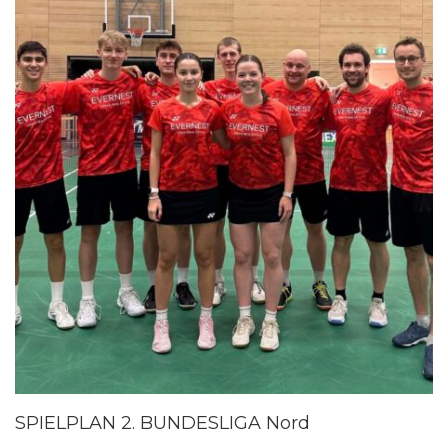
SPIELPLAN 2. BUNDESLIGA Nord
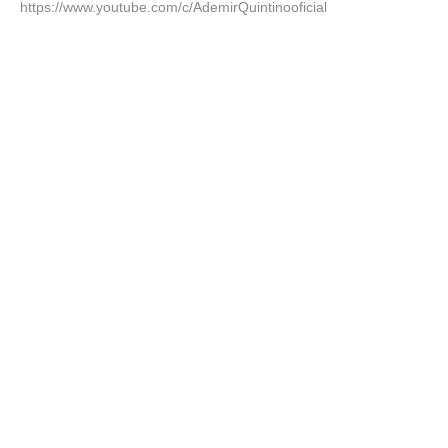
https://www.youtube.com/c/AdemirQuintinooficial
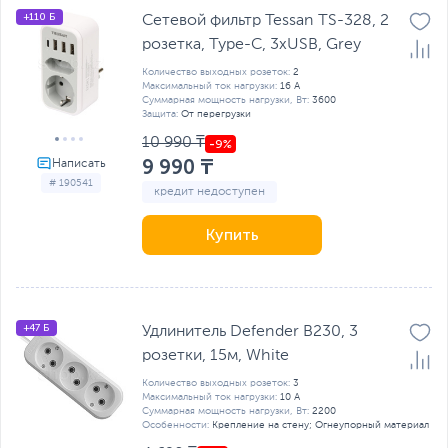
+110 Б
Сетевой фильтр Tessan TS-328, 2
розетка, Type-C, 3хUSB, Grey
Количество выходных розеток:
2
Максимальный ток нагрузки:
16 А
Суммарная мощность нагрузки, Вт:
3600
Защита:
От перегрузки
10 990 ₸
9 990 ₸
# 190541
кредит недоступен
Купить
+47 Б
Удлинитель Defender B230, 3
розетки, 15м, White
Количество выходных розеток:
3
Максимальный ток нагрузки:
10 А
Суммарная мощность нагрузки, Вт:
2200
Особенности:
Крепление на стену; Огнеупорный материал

_ _ _ _

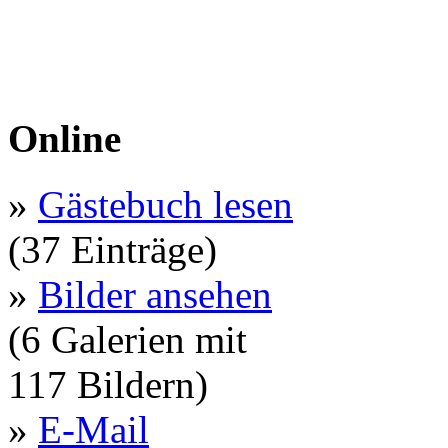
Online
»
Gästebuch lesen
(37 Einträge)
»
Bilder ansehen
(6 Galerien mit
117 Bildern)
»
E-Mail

_ _ _ _

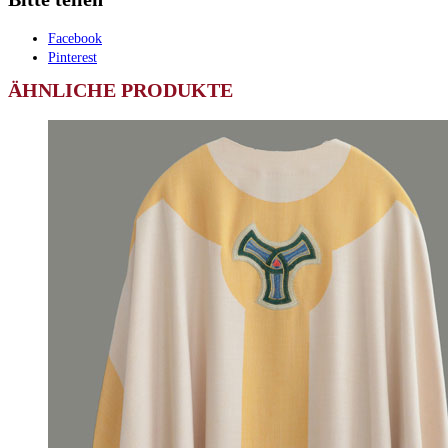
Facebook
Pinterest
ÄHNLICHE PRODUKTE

_ _ _ _

## [Work request]
Everything above from the line containing "кредит недоступен" through the line containing "Крепление на стену; Огнеупорный материал" must be copied exactly. Nothing outside that range belongs in the answer.

## [Expected answer]
кредит недоступен
Купить
+47 Б
Удлинитель Defender B230, 3
розетки, 15м, White
Количество выходных розеток:
3
Максимальный ток нагрузки:
10 А
Суммарная мощность нагрузки, Вт:
2200
Особенности:
Крепление на стену; Огнеупорный материал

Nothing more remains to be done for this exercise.